Abbott v. Jarrett Reclamation Services, Inc.

Waite, Judge,

dissenting in part and concurring in part.

While I concur with the majority opinion as it relates to the general contractor, David Black Contracting Services, Inc., and would affirm the trial court’s decision as to this appellee, and also agree with the majority as to the evidentiary matters, I must dissent from the majority opinion where it reverses the trial court as to the other appellee, Jarrett Reclamation Services, Inc.

From a review of the record and viewing the evidence in a light most favorable to plaintiff, I believe that the trial court was correct in granting a directed verdict for Jarrett. Pursuant to the applicable law as found in Fyffe v. Jeno’s, Inc. (1991), 59 Ohio St.3d 115, 570 N.E.2d 1108, in order to find that an employer has committed an intentional tort against an employee, the conduct must rise above mere negligence. The employer must know that because of his actions, injuries are “certain or substantially certain to result from the process, procedure or condition * * * mere knowledge and appreciation of a risk — something short of substantial certainty — is not intent.” Fyffe at 118, 570 N.E.2d at 1112.

Rick Jarrett was most certainly negligent here. He received with his contract for work a packet of materials which included safety requirements for digging trenches deeper than five feet but barely skimmed the materials and thus did not really know what safety procedures were required. He had no experience on a job of this kind or magnitude, yet accepted the job anyway. Further, safety issues were sometimes discussed by Black at biweekly construction meetings which Jarrett occasionally attended. Unfortunately, Jarrett never fully appreciated the hazards of his current job.

Negligence on the part of an employer does not hold that employer liable in intentional -tort, however. Fyffe, supra. The standard is whether Jarrett knew with “substantial certainty” injury would occur by doing business in the way he had for the past several months and trenching in the manner he had used for several years. There is a plethora of evidence in the record that Rick Jarrett did not have substantial certainty that his employees would be injured. Even if we negate Rick Jarrett’s own testimony as self-serving, we cannot escape the fact that plaintiffs own expert, plaintiffs witness, testified not once but several times that Rick Jarrett was unaware of the harm that could result from the operation and his ignorance rendered him incompetent to supervise this job. Since plaintiffs own expert testified that Jarrett did not have the requisite certainty, it is evident that plaintiff did not meet the necessary burden in order to avoid directed verdict in this matter.

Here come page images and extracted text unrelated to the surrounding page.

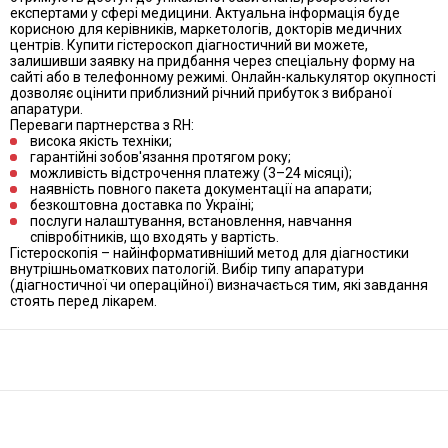
експертами у сфері медицини. Актуальна інформація буде
корисною для керівників, маркетологів, докторів медичних
центрів. Купити гістероскоп діагностичний ви можете,
залишивши заявку на придбання через спеціальну форму на
сайті або в телефонному режимі. Онлайн-калькулятор окупності
дозволяє оцінити приблизний річний прибуток з вибраної
апаратури.
Переваги партнерства з RH:
висока якість техніки;
гарантійні зобов'язання протягом року;
можливість відстрочення платежу (3–24 місяці);
наявність повного пакета документації на апарати;
безкоштовна доставка по Україні;
послуги налаштування, встановлення, навчання
співробітників, що входять у вартість.
Гістероскопія – найінформативніший метод для діагностики
внутрішньоматкових патологій. Вибір типу апаратури
(діагностичної чи операційної) визначається тим, які завдання
стоять перед лікарем.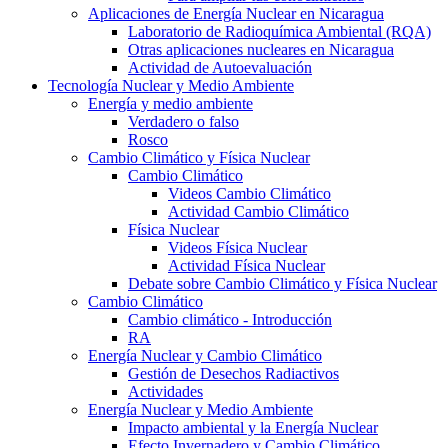
Aplicaciones de Energía Nuclear en Nicaragua
Laboratorio de Radioquímica Ambiental (RQA)
Otras aplicaciones nucleares en Nicaragua
Actividad de Autoevaluación
Tecnología Nuclear y Medio Ambiente
Energía y medio ambiente
Verdadero o falso
Rosco
Cambio Climático y Física Nuclear
Cambio Climático
Videos Cambio Climático
Actividad Cambio Climático
Física Nuclear
Videos Física Nuclear
Actividad Física Nuclear
Debate sobre Cambio Climático y Física Nuclear
Cambio Climático
Cambio climático - Introducción
RA
Energía Nuclear y Cambio Climático
Gestión de Desechos Radiactivos
Actividades
Energía Nuclear y Medio Ambiente
Impacto ambiental y la Energía Nuclear
Efecto Invernadero y Cambio Climático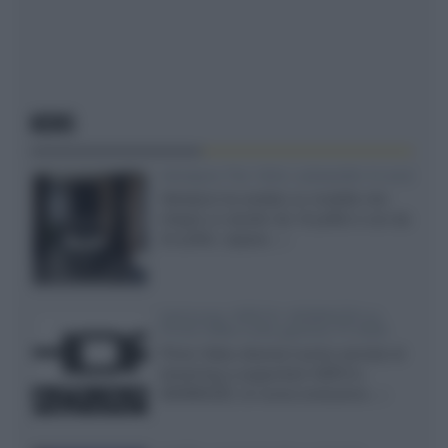
NEWS
Velodyne The 1824, subwoofer hi-end
Velodyne ha svelato un modello che
integra un woofer da 18 pollici e uno da
24 pollici, capace...»
Samsung: HDR10+ ADVANCED su
Prime Video sulla gamma TV 2026
Prime Video diventa il primo servizio di
streaming a supportare HDR10+
ADVANCED, la nuova evoluzione...»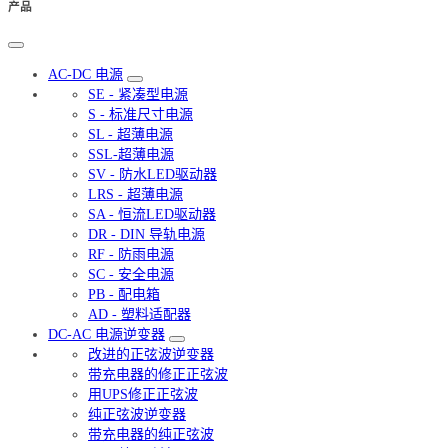
产品
AC-DC 电源
SE - 紧凑型电源
S - 标准尺寸电源
SL - 超薄电源
SSL-超薄电源
SV - 防水LED驱动器
LRS - 超薄电源
SA - 恒流LED驱动器
DR - DIN 导轨电源
RF - 防雨电源
SC - 安全电源
PB - 配电箱
AD - 塑料适配器
DC-AC 电源逆变器
改进的正弦波逆变器
带充电器的修正正弦波
用UPS修正正弦波
纯正弦波逆变器
带充电器的纯正弦波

Even inferring that Jarrett’s work was inherently dangerous and thus that Rick Jarrett must have had some knowledge of the danger involved, plaintiff has failed to demonstrate that Jarrett Reclamation Services or Rick Jarrett himself possessed knowledge which rose to a substantial certainty that injury would be *755caused by being in the trench. That Rick Jarrett himself was inside the trenches bears this out.

For the foregoing reasons, I would affirm the trial court decision in total. I do not find from the record that plaintiff presented any evidence that Jarrett knew with substantial certainty that his employees would sustain injury from their working conditions or procedures. Thus, I must dissent with the majority on this issue.